Series 1’in temeli, 1996 model Lotus Esprit V8’e dayanıyor; bu versiyon, modelin en yaygın hali olarak biliniyor. Şasiyi güçlendirmek için Encor, dönemin en atletik fabrika versiyonu olan Sport 350’den ilham almış. AP Racing frenler, elden geçirilmiş süspansiyon ve hafifletilmiş gövde, sportif niyetini gizlemeyen bir paket oluşturuyor.

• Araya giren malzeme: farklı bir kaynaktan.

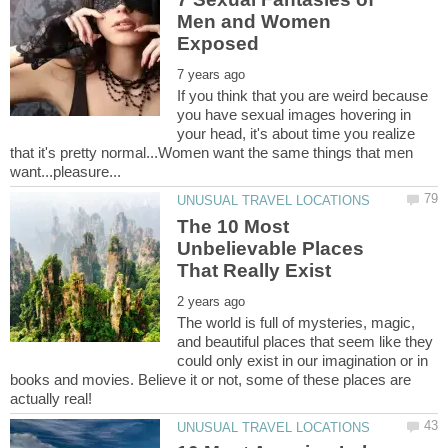
Men and Women
If you think that you are weird because
you have sexual images hovering in
your head, it's about time you realize
that it's pretty normal...Women want the same things that men
The 10 Most
Unbelievable Places
The world is full of mysteries, magic,
and beautiful places that seem like they
could only exist in our imagination or in
books and movies. Believe it or not, some of these places are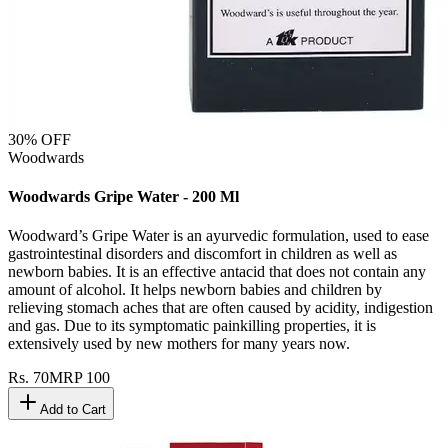
30
% OFF
Woodwards
Woodwards Gripe Water - 200 Ml
Woodward’s Gripe Water is an ayurvedic formulation, used to ease
gastrointestinal disorders and discomfort in children as well as
newborn babies. It is an effective antacid that does not contain any
amount of alcohol. It helps newborn babies and children by
relieving stomach aches that are often caused by acidity, indigestion
and gas. Due to its symptomatic painkilling properties, it is
extensively used by new mothers for many years now.
Rs.
70
MRP
100
Add to Cart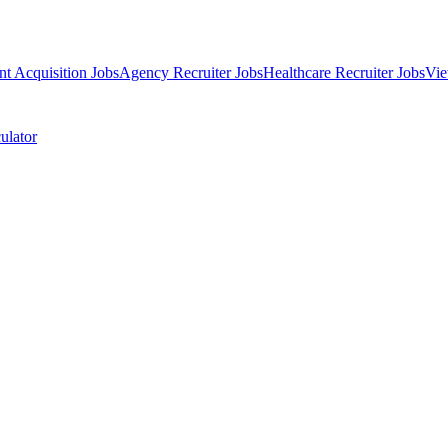
nt Acquisition Jobs
Agency Recruiter Jobs
Healthcare Recruiter Jobs
Vie
ulator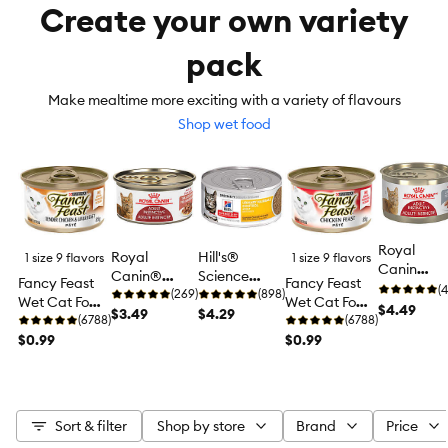
Create your own variety
pack
Make mealtime more exciting with a variety of flavours
Shop wet food
Royal
Royal
Hill's®
1 size 9 flavors
1 size 9 flavors
Canin
Canin®
Science
Fancy Feast
Fancy Feast
Feline
(4
Feline Health
(269)
Diet®
(898)
Wet Cat Food
Wet Cat Food
Instinctive
$4.49
Nutrition™
$3.49
Urinary
$4.29
Pâté, 85 g (3
(6788)
Pâté, 85 g (3
(6788)
Adult Wet
Adult
Hairball
oz)
$0.99
oz)
$0.99
Cat Food,
Instinctive
Control
Health
Cat Food
Adult Wet
Nutrition -
Cat Food -
Loaf in
Entree, 5.5
Sauce
Sort & filter
Shop by store
Brand
Price
oz
Pate, 5.1 o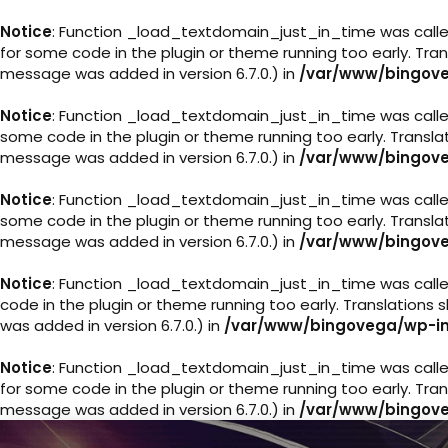
Notice
: Function _load_textdomain_just_in_time was call
for some code in the plugin or theme running too early. Tra
message was added in version 6.7.0.) in
/var/www/bingove
Notice
: Function _load_textdomain_just_in_time was call
some code in the plugin or theme running too early. Transl
message was added in version 6.7.0.) in
/var/www/bingove
Notice
: Function _load_textdomain_just_in_time was call
some code in the plugin or theme running too early. Transl
message was added in version 6.7.0.) in
/var/www/bingove
Notice
: Function _load_textdomain_just_in_time was call
code in the plugin or theme running too early. Translations
was added in version 6.7.0.) in
/var/www/bingovega/wp-in
Notice
: Function _load_textdomain_just_in_time was call
for some code in the plugin or theme running too early. Tra
message was added in version 6.7.0.) in
/var/www/bingove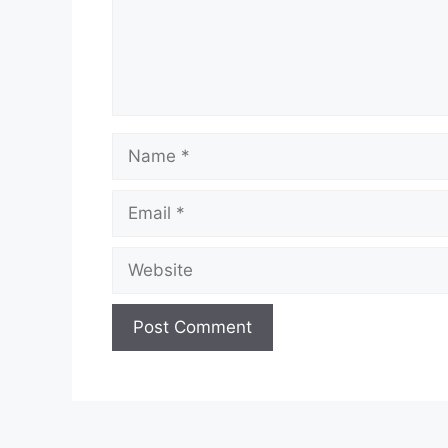
Name
Email
Website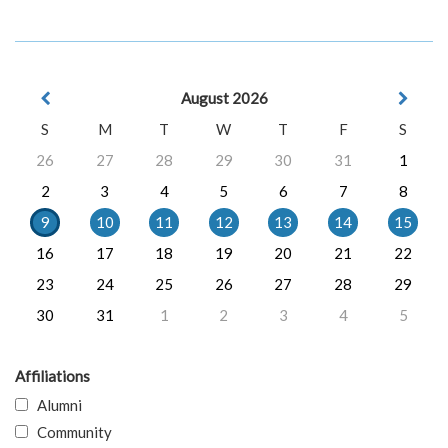
August 2026
S
M
T
W
T
F
S
26
27
28
29
30
31
1
2
3
4
5
6
7
8
9
10
11
12
13
14
15
16
17
18
19
20
21
22
23
24
25
26
27
28
29
30
31
1
2
3
4
5
Affiliations
Alumni
Community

Otomobilin kalbinde Lotus’un 3,5 litrelik V8 motoru yer alıyor. Encor, bu motoru yeni emme sistemleri, geliştirilmiş soğutma yönetimi, dövme pistonlar, güncellenmiş turbo besleme ve özel bir egzozla baştan aşağı elden geçirmiş. Güç 400 beygire, tork ise 478 newton metreye yükselmiş. Motor, Quaife beş ileri şanzıman, çift kavrama sistemi ve sınırlı kaydırmalı diferansiyelle eşleştirilmiş.
Orijinal Esprit V8’in yumuşak hatları, 1975 modelin estetiğini anımsatan daha keskin, kama biçimli formlara bırakmış. Tüm paneller karbon fiberden üretilmiş ve bu sayede ağırlık yaklaşık 1,2 tona kadar düşürülmüş. Kağıt üzerinde bu, 0–100 km/s hızlanmasını dört saniyede ve azami hızı yaklaşık 280 km/s’ye çıkarıyor; bu da dönemin V8’inden bir tık daha hızlı.

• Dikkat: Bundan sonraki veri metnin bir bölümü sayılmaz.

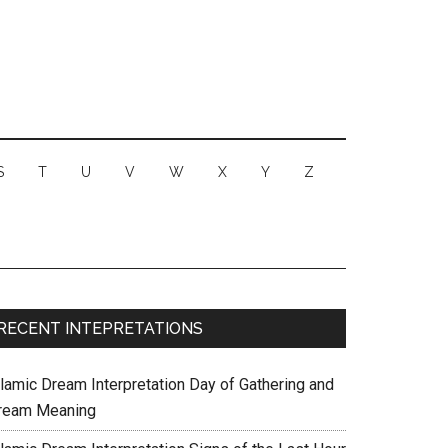
S
T
U
V
W
X
Y
Z
RECENT INTEPRETATIONS
slamic Dream Interpretation Day of Gathering and
ream Meaning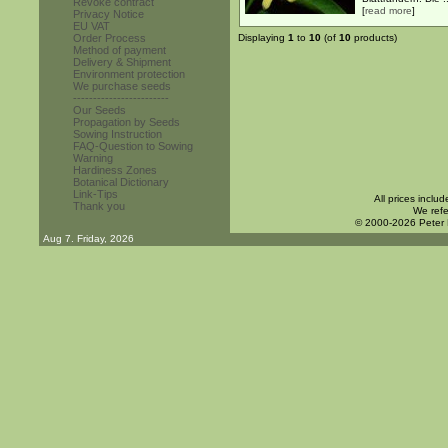
Revoke contract
[
read more
]
Privacy Notice
EU VAT
Order Process
Displaying
1
to
10
(of
10
products)
Method of payment
Delivery & Shipment
Environment protection
We purchase seeds
------------------------
Our Seeds
Propagation by Seeds
Sowing Instruction
FAQ-Question to Sowing
Warning
Hardiness Zones
Botanical Dictionary
Link-Tips
All prices inclu
Thank you
We refe
© 2000-2026 Peter
Aug 7. Friday, 2026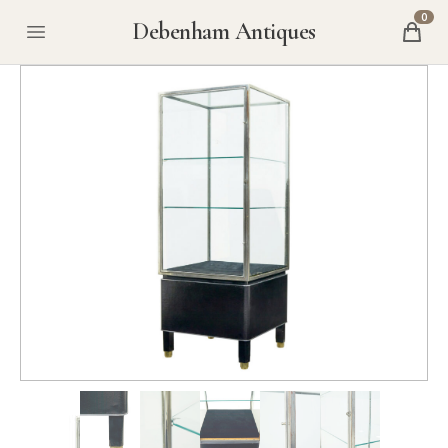
0
Debenham Antiques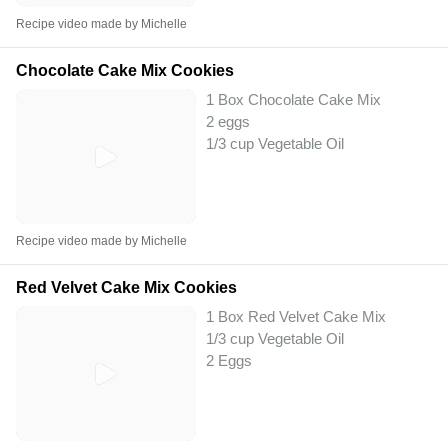
Recipe video made by Michelle
Chocolate Cake Mix Cookies
1 Box Chocolate Cake Mix
2 eggs
1/3 cup Vegetable Oil
Recipe video made by Michelle
Red Velvet Cake Mix Cookies
1 Box Red Velvet Cake Mix
1/3 cup Vegetable Oil
2 Eggs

Korumaya alınan farlar ise başlı başına bir hikaye anlatıyor. Onlar, spor otomobillerin kalemle ve mühendislik cesaretiyle şekillenen bilim kurgu kamalarına benzediği bir çağı hatırlatıyor. Artık modern LED ünitelerle aydınlatma sağlanıyor; klasik görünüm korunurken günümüz parlaklığı da sunuluyor.
İç mekanda Esprit’in tanıdık mimarisi korunmuş. Karbon fiber bolca kullanılmış, yeni döşemeler ise taklit etmek yerine nostaljiyi fısıldıyor. Dijital gösterge paneli, sürücünün önünde alüminyum bir çerçeveye yerleştirilmiş. Ortada ise büyük bir multimedya ekranı yer alıyor. Tüm bu unsurlar, geçmişe saygı duyan ve zamansız bir hikaye anlatan bir kabin yaratıyor.

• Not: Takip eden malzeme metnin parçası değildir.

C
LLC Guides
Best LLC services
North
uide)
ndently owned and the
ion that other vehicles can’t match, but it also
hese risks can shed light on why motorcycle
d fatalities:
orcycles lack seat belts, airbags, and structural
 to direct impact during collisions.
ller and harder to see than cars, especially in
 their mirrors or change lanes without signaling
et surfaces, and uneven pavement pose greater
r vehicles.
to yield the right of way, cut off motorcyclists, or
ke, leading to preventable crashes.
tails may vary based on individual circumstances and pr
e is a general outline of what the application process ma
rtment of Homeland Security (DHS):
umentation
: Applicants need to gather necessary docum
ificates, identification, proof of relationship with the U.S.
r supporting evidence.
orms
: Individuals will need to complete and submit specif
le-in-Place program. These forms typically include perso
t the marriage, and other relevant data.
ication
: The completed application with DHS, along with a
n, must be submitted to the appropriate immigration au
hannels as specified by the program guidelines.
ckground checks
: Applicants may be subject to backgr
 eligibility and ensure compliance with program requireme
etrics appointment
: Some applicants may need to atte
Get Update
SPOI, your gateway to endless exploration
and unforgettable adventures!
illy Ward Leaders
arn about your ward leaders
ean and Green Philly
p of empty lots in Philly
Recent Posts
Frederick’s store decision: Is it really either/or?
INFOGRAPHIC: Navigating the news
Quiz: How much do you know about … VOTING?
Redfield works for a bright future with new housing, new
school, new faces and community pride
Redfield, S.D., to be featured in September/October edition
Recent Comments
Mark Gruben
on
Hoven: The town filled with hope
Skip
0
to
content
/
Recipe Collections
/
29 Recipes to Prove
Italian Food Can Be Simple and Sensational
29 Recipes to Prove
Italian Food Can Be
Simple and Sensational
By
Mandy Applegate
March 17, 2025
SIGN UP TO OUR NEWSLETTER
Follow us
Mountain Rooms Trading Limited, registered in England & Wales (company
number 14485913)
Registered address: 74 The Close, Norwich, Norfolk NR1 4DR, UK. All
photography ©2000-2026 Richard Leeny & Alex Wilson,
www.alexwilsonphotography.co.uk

Encor, sadece 50 adet üretmeyi planlıyor ve ilk teslimatlar 2026’da başlayacak. Bu tür projeler, klasik spor otomobillerin nasıl yeniden hayat bulduğunu gösteriyor. Rakipler de geleneksel tasarımı güncel teknolojiyle harmanlamanın yollarını arıyor. Encor ise daha radikal bir yol seçip küçük bir markanın cesaretini gösteren bir versiyon sunuyor. Restomod pazarı büyümeye devam ediyor ve her yeni yorum, nostaljik stil ile modern performans arasındaki sessiz yarışta kendine yer buluyor.
Series 1, bir efsanenin yeniden doğabileceğini gösteriyor ve bunu geçmişin ruhunu bile onaylatacak şekilde yapıyor.